Thursday, March 28, 2024

Criterion Releases: June 2020

As we enter the summer of uncertainty with how the world will rebuild after the pandemic, Criterion has continued its release of more classic films for the closet. If you’re a charter subscriber to the Criterion Channel or a regular buyer from Criterion.com, then you should have gotten an email giving a $10 discount on any online purchases. I used mine for The Great Escape. Here are some of June releases you can consider giving a buy with.

The Camerman (1928)

Buster Keaton was still dueling it out with Charlie Chaplin in who was the funniest on the silent screen when talkies made its introduction to the movies. In what was the last great film from Keaton, and in his first film of a deal with MGM (which Keaton called “the worst mistake of my career,” Keaton plays a portrait photographer who falls for a secretary and rivals another cameraman for her heart. The photographer, a novice with a movie camera instead of a still, goes out to areas where things are happening and has some mishaps, even though the secretary clearly is helping him get the scoop because she likes him back. Keaton constantly fought with MGM executives over control of the production, having 22 different writers assigned to help make the script which Keaton threw out all the time. A fire in the MGM vault was thought to have destroyed the negative, but a print was found in Paris and went under restoration to preseve the movie’s charm.

Tokyo Olympiad (1965)

This was the right time for its release because of the Olympics returning to Tokyo this year, but COVID-19 pushed it back a year and rightfully so. It’s never too early to start watching these incredible documentaries about the Games and Kon Ichikawa’s montage of the 1964 Summer Olympics is one of the greatest about sports in history. Because of Akira Kurosawa’s controlling nature, the committee opted to go with Ichikawa, who didn’t just shoot cameras filming the events, but assembled a rhythm of athletic achievement on the players themselves instead of a blanket covering of everything that happened. The link here is a two-hour version from the Olympics’ YouTube page, but Criterion and the Channel has Ichikawa’s full 2:52 minute version.

An Unmarried Woman (1978)

Paul Mazursky’s feminist-driven dramedy follows a recently divorced woman, played by Jill Clayburgh, who received an Oscar nomination for her performance, as she rebuilds her new life as a single woman by addressing everything that was changing of the time: a woman’s place in the world, older men seeking younger women, sex, and bouncing back from adversity. It is about liberation founded as the 1970s altered society, making things permanent and continuing to progress from hereon. Besides Clayburgh’s nod, the film was also nominated for Best Original Screenplay and Best Picture.

Come And See (1985)

Rome Open City. Kanal. The Bridge. Saving Private Ryan. The Thin Red Line. These are some of the greatest European Front World War II movies ever made in the world. Add this Russian shocker to it, one that rattles viewers to the core and doesn’t just end innocence, it burns it into ashes. Director Elem Klimov said he stopped making movies after this because there was nothing else he wanted to say, especially after his wife’s sudden death. The title comes from The Book of Revelation in the Bible, and its passage is exactly what you will witness. An apocalypse only the Russian front could not have foreseen or have imagined, especially if you’re a boy.

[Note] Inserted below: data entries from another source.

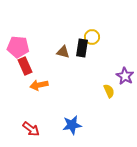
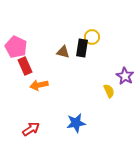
pink pentagon: moved 2 px left; rotated 20 degrees clockwise
blue star: moved 4 px right, 2 px up
red arrow: rotated 72 degrees counterclockwise
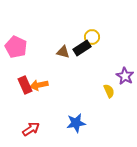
black rectangle: rotated 48 degrees clockwise
red rectangle: moved 19 px down
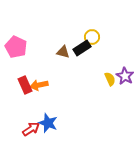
yellow semicircle: moved 1 px right, 12 px up
blue star: moved 28 px left; rotated 30 degrees clockwise
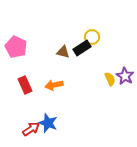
orange arrow: moved 15 px right
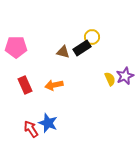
pink pentagon: rotated 25 degrees counterclockwise
purple star: rotated 18 degrees clockwise
red arrow: rotated 90 degrees counterclockwise
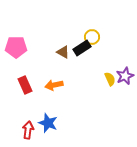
brown triangle: rotated 16 degrees clockwise
red arrow: moved 3 px left, 1 px down; rotated 42 degrees clockwise
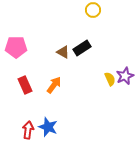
yellow circle: moved 1 px right, 27 px up
orange arrow: rotated 138 degrees clockwise
blue star: moved 4 px down
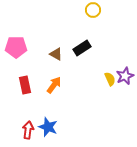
brown triangle: moved 7 px left, 2 px down
red rectangle: rotated 12 degrees clockwise
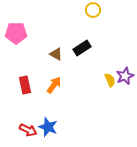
pink pentagon: moved 14 px up
yellow semicircle: moved 1 px down
red arrow: rotated 108 degrees clockwise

Portrait Of A Lady On Fire (2019)

Yup. We’re already getting the treatment to such an underappreciated film, but if you’re Neon, and you have Parasite, any other year, this would be the one getting awards recognition. Céline Sciamma made this forbidden love affair such an intoxicating follow for men & women, gay and straight, courtesy of Noémie Merlant and Adèle Haenel giving such moving performances that may have been too moving for the Cesar Awards, so they just awarded Roman Polanski again, pissing off everyone, and leading Sciamma and the ladies to walk out in protest. When production begins again after this virus subsides, American cinema should take note and hire Sciamma to do something to revive what will be a nearly bankrupt industry.